Kirsten Madsen et al. J Am Soc Nephrol. 2010 Mar.

Abstract

Pharmacologic or genetic deletion of components of the renin-angiotensin system leads to postnatal kidney injury, but the roles of these components in kidney development are unknown. To test the hypothesis that angiotensin II supports angiogenesis during postnatal kidney development, we quantified CD31(+) postglomerular microvessels, performed quantitative PCR analysis of vascular growth factor expression, and measured renal blood flow by magnetic resonance.

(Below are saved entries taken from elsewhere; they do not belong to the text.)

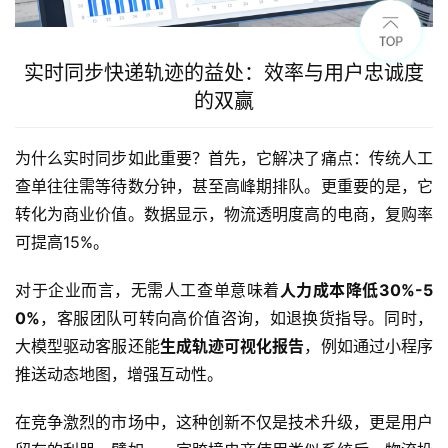
实时同步快递轨迹的益处：效率与用户忠诚度
的双赢
为什么实时同步如此重要？首先，它解决了痛点：传统人工
查单往往需等待数分钟，甚至高峰期排队。更重要的是，它
转化为商业价值。数据显示，物流透明度高的电商，复购率
可提高15%。
对于企业而言，无需人工查单意味着
人力成本降低30%-5
0%
，客服团队可转向高价值咨询，如退换货指导。同时，
大模型驱动客服还能
生成轨迹可视化报告
，例如通过小程序
推送动态地图，增强互动性。
在竞争激烈的市场中，这种创新不仅是技术升级，更是用户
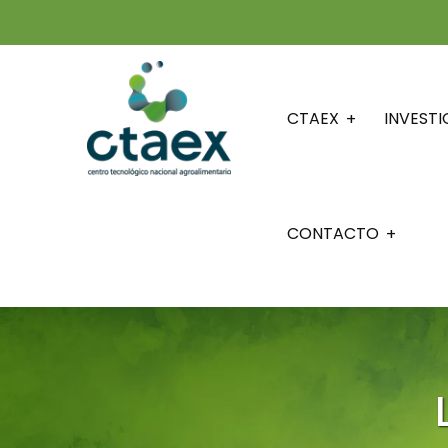
CTAEX
INVEST
CONTACTO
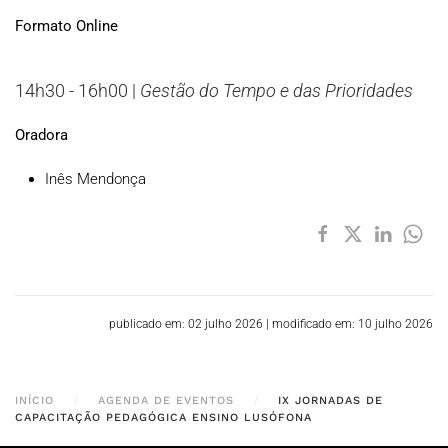
Formato Online
14h30 - 16h00 |
Gestão do Tempo e das Prioridades
Oradora
Inês Mendonça
publicado em: 02 julho 2026
|
modificado em: 10 julho 2026
INÍCIO
AGENDA DE EVENTOS
IX JORNADAS DE
CAPACITAÇÃO PEDAGÓGICA ENSINO LUSÓFONA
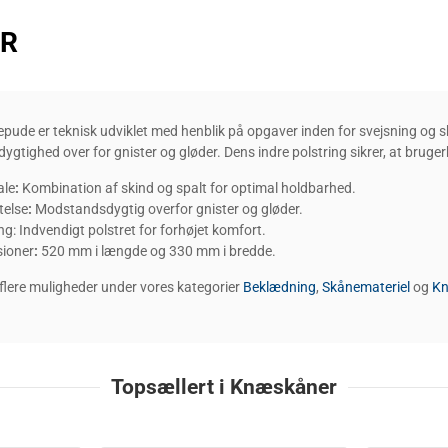
ER
epude er teknisk udviklet med henblik på opgaver inden for svejsning og sk
gtighed over for gnister og gløder. Dens indre polstring sikrer, at bruge
ale
:
Kombination af skind og spalt for optimal holdbarhed.
telse
:
Modstandsdygtig overfor gnister og gløder.
ng: Indvendigt polstret for forhøjet komfort.
ioner
:
520 mm i længde og 330 mm i bredde.
flere muligheder under vores kategorier
Beklædning
,
Skånemateriel
og
Kn
Topsællert i Knæskåner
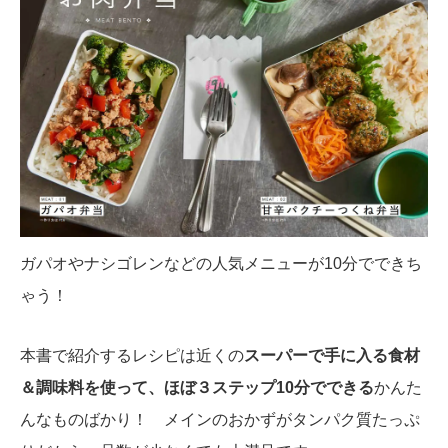
ガパオやナシゴレンなどの人気メニューが10分でできち
ゃう！
本書で紹介するレシピは近くの
スーパーで手に入る食材
＆調味料を使って、ほぼ３ステップ10分でできる
かんた
んなものばかり！ メインのおかずがタンパク質たっぷ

Treating rats with the angiotensin II type 1 receptor antagonist candesartan for 2 weeks after birth reduced the total length, volume, and surface area of capillaries in both the cortex and the medulla and inhibited the organization of vasa recta bundles. In addition, angiotensin II type 1 antagonism inhibited the transcription of angiogenic growth factors vascular endothelial growth factor, angiopoietin-1, angiopoietin-2, and the angiopoietin receptor Tie-2 in cortex and medulla. Similarly, Agtr1a(-/-);Agtr1b(-/-) mouse kidneys had decreased angiopoietin-1, angiopoietin-2, and Tie-2 mRNAs at postnatal day 14. To test whether increased urinary flow leads to microvascular injury, we induced postnatal polyuria with either lithium or adrenalectomy, but these did not alter vascular endothelial growth factor expression or vasa recta organization. Compared with vehicle-treated rats, renal blood flow was significantly (approximately 20%) lower in candesartan-treated rats even 14 days after candesartan withdrawal. Taken together, these data demonstrate that angiotensin II promotes postnatal expansion of postglomerular capillaries and organization of vasa recta bundles, which are necessary for development of normal renal blood flow.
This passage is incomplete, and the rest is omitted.